◆ INSTRUCTIONS FOR THE TASK
Start at the line below containing "[Close] (351, 2235)" and stop at the line containing "News (47, 629)". Repeat every line of that stretch exactly, and nothing outside it.

◆ MATERIAL FOR THIS TASK
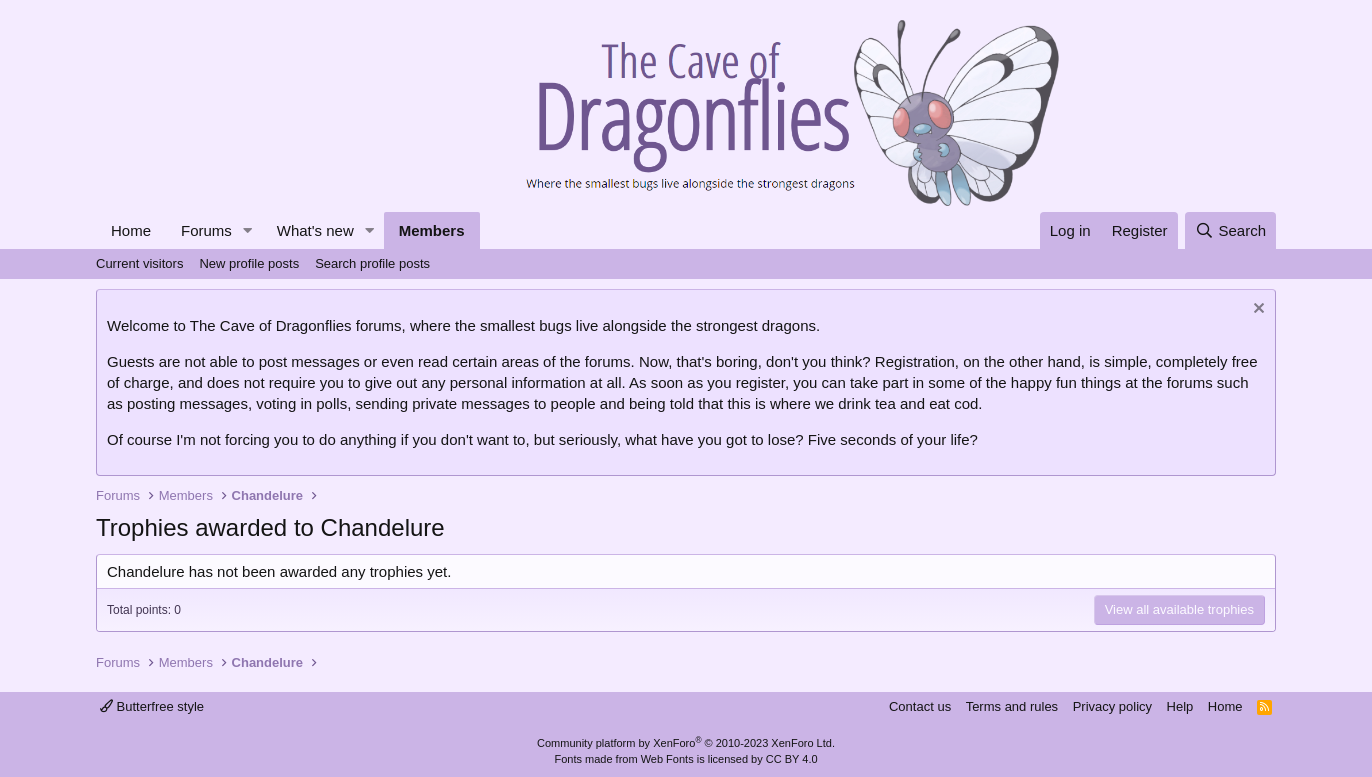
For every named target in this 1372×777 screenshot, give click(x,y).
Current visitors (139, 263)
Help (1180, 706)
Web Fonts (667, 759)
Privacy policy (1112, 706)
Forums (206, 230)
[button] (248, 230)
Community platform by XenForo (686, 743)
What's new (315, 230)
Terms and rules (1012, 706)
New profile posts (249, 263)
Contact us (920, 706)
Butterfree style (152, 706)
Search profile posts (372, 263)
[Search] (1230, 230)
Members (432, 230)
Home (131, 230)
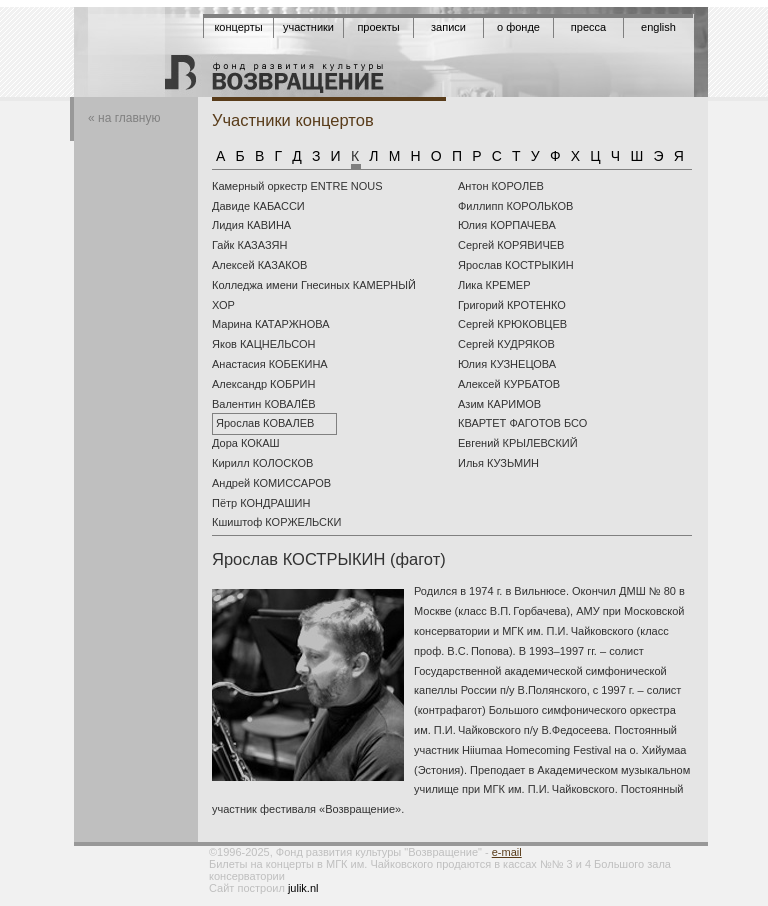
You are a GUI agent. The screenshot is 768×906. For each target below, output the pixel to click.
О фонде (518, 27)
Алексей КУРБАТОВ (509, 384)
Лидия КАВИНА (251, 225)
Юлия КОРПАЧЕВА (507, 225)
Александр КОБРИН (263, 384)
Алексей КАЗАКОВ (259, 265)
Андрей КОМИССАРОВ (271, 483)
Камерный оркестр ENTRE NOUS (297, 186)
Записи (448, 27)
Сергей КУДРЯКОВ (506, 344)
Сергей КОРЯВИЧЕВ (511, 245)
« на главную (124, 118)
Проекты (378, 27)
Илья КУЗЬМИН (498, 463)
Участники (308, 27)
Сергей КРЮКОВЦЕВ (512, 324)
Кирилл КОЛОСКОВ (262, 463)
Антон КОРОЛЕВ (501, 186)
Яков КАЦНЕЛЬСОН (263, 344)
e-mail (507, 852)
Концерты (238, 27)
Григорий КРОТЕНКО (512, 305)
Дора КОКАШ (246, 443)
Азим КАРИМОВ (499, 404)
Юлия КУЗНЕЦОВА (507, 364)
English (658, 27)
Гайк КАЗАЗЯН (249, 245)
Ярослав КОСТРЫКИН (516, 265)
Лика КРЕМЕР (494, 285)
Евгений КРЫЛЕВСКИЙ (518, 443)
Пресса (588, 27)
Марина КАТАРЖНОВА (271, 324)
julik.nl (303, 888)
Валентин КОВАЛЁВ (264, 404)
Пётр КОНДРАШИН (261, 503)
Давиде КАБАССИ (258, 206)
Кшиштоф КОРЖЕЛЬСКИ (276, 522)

==

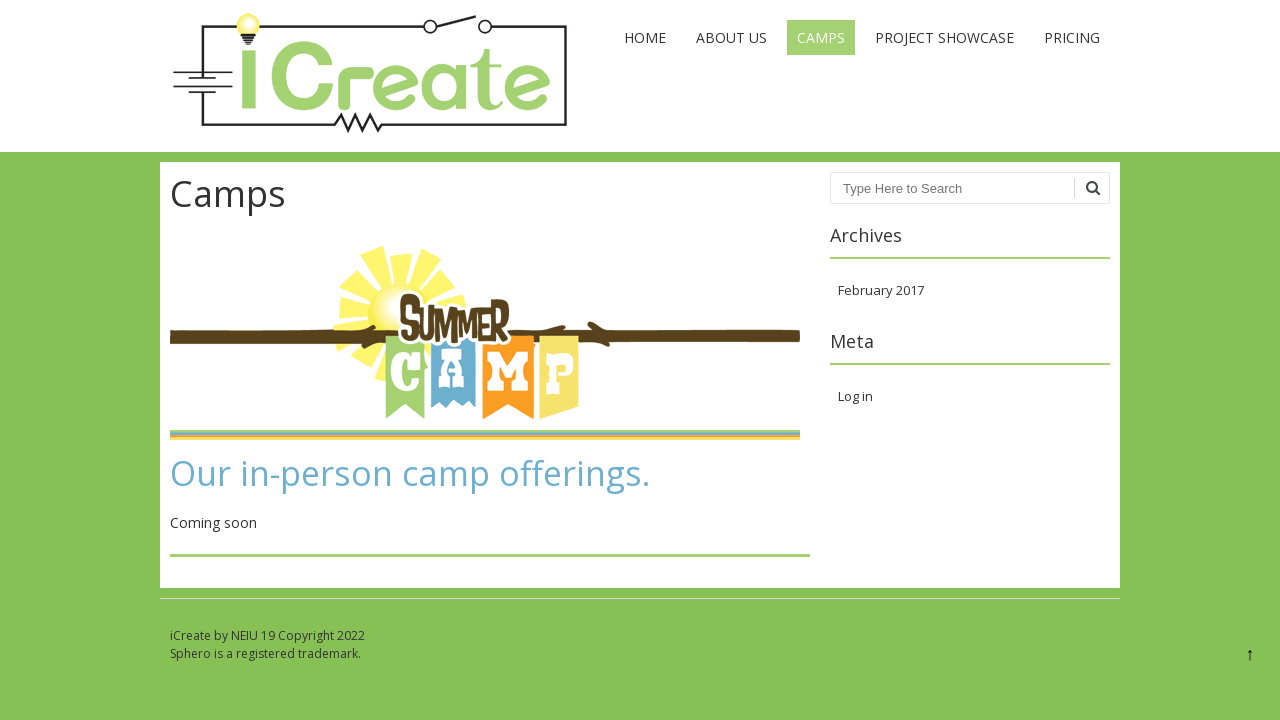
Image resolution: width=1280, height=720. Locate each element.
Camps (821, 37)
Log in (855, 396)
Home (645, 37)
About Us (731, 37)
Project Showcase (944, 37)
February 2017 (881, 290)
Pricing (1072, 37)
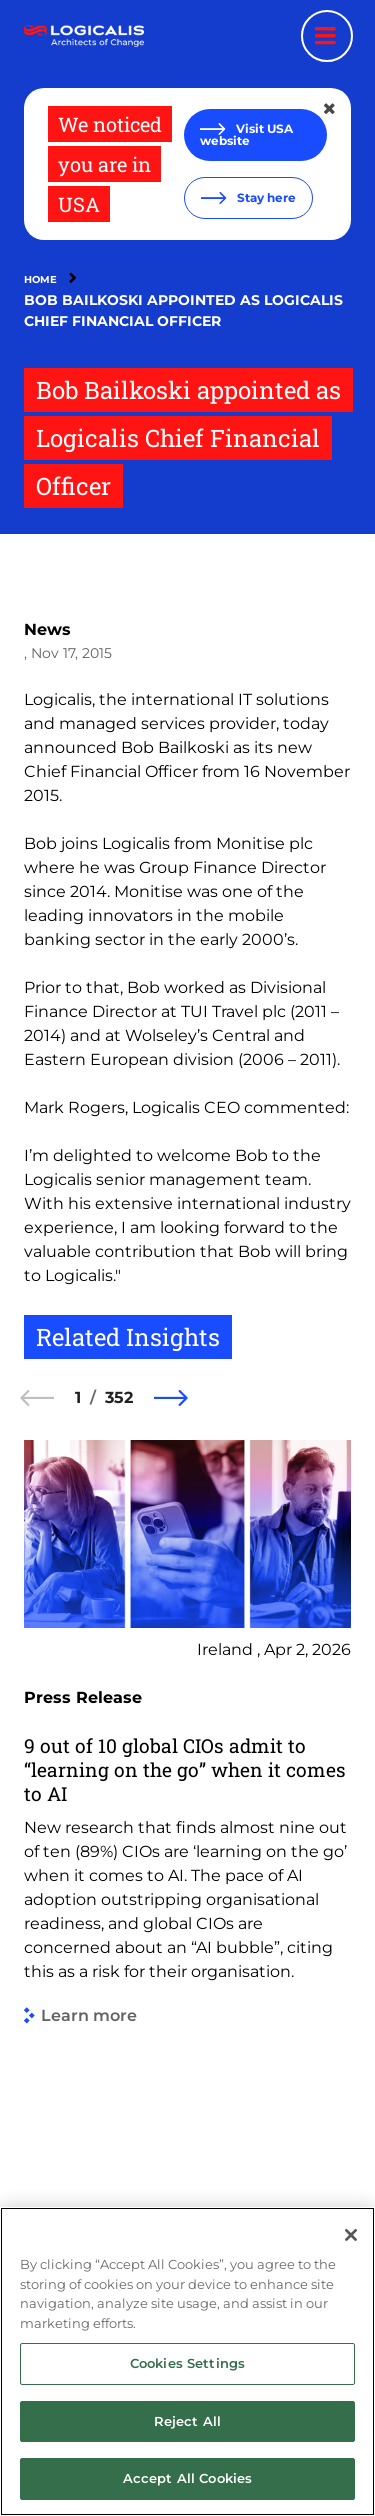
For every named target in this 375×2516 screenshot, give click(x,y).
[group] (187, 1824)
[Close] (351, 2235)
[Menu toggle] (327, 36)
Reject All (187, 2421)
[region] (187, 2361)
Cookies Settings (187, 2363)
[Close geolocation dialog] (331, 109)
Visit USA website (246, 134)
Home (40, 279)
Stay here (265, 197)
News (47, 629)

--

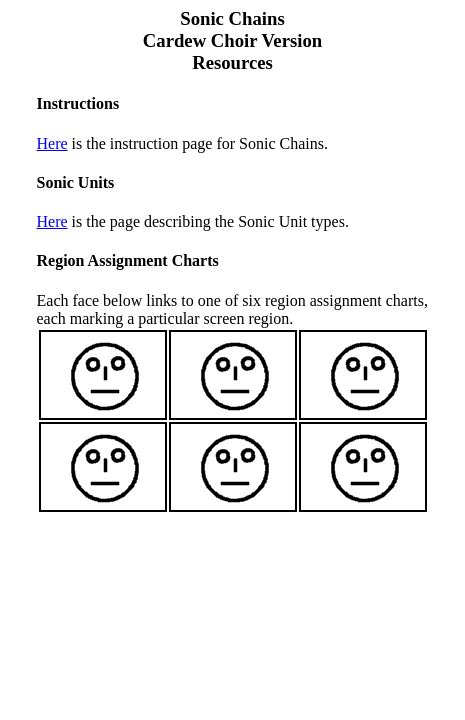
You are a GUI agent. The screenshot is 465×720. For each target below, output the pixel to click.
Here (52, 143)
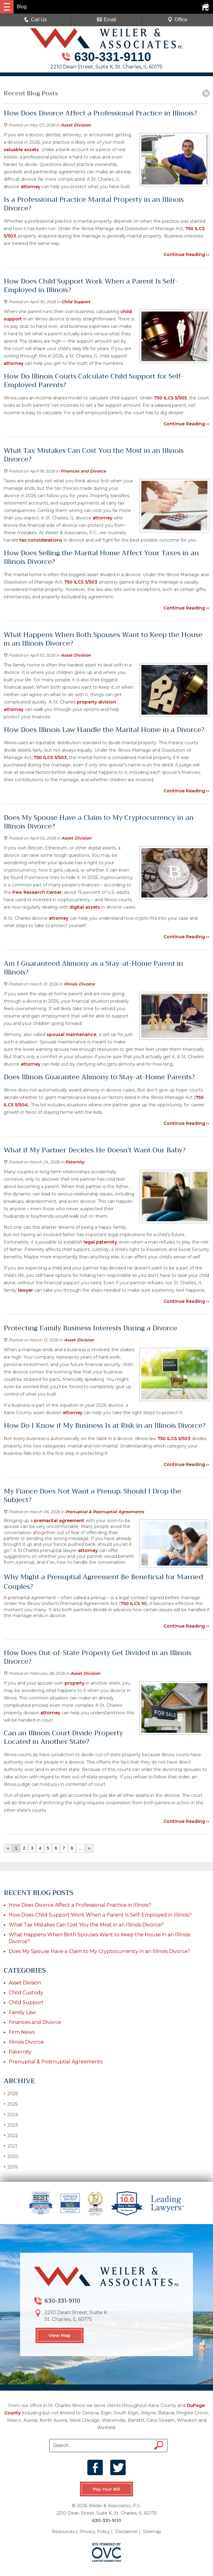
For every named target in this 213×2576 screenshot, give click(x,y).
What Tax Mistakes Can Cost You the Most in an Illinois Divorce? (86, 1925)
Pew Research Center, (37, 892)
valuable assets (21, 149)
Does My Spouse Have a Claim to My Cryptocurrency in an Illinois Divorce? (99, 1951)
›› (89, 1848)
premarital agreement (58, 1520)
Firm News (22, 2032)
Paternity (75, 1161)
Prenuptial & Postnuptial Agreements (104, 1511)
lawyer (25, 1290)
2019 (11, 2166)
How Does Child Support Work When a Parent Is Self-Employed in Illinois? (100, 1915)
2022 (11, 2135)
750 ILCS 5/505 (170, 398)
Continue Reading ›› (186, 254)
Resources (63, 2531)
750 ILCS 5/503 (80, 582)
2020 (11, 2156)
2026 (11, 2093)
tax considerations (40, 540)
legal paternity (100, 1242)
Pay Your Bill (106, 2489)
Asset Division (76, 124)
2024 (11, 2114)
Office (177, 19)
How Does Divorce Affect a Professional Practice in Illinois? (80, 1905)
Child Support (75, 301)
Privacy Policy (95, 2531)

◆ RESULT OF THIS TASK
[Close] (351, 2235)
[Menu toggle] (327, 36)
Reject All (187, 2421)
[region] (187, 2361)
Cookies Settings (187, 2363)
[Close geolocation dialog] (331, 109)
Visit USA website (246, 134)
Home (40, 279)
Stay here (265, 197)
News (47, 629)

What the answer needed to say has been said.